I entered the University of Alabama the year after Governor George Wallace stood in the school house door in his futile effort to stave off those changes blowing in the wind. In 1964, the Vietnam War seemed far away. By 1966, “the Nam” was a cold reality for every college male and two-thirds of us selected majors and embarked on futures based on how specific career fields might exempt us from service in “the Nam.” Flunk out and the next stop was Vietnam. Make your grades, stay in school and you avoided the Nam. Accordingly, I studied hard, went on to graduate school, and then volunteered for the Air Force not so much to serve as to avoid the draft. Twenty years later I retired from the Air Force and translated what I did in uniform into a second career as a Department of the Army civilian. Then it was on to a third career teaching a new generation of college kids military history and national security; subjects I learned over more that thirty years spent with the Air Force and Army. Now, in my sixties I’m also still stuck in the sixties.
Senator John Kerry, too, is a man in his sixties stuck in the sixties. As college freshmen, we believed our generation would change the world. We also bought the idea that a college degree was the key to the American dream. Education translated into a pretty wife, shaggy dog, 2.3 kids and two cars in the garage of a suburban home. By 1968, while Vietnam posed no threat to the American dream, we feared a VC bullet might end our claim to the dream. Camelot seemed far away and Saigon ever so near.
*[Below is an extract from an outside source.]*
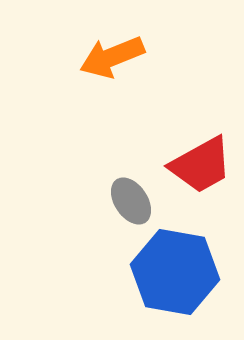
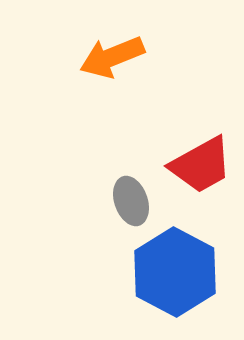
gray ellipse: rotated 15 degrees clockwise
blue hexagon: rotated 18 degrees clockwise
By 1968, the war in Vietnam was destroying the US Army. The Conscription Act of 1948 provided a plethora of exemptions, so dodging the draft was a cinch for “the best and the brightest.” As the war wound along, the Army, dependent on conscription to replenish its ranks, lowered standards both for enlisted men and, most egregiously, for officers. All the other services raised their standards. Indeed, volunteers abounded for the Air Force and Navy; guys seeking refuge from a draft we thought would get us stuck in the Nam and in a rifle platoon filled with rock ‘n rollers with one foot in the grave.
John Kerry and I made our lives — his in politics and mine in national security and the academy — based on Vietnam and the sixties. His remarks about the intellectual acumen of the men and women serving in Iraq, though far, far off the mark, flow directly from streams with headwaters in Camelot and Selma and estuaries in Tet and My Lai. We are where we were: in our sixties stuck in the sixties.
So, keep the faith. Hang in there. Also recall another passage from the inaugural address that launched us forever JFK Democrats. “Now the trumpet summons us again—not as a call to bear arms, though arms we need, not as a call to battle, though embattled we are; but a call to bear the burden of a long twilight struggle…”
Every day, in Iraq and Afghanistan, a new generation of the best and brightest answers that trumpet’s call.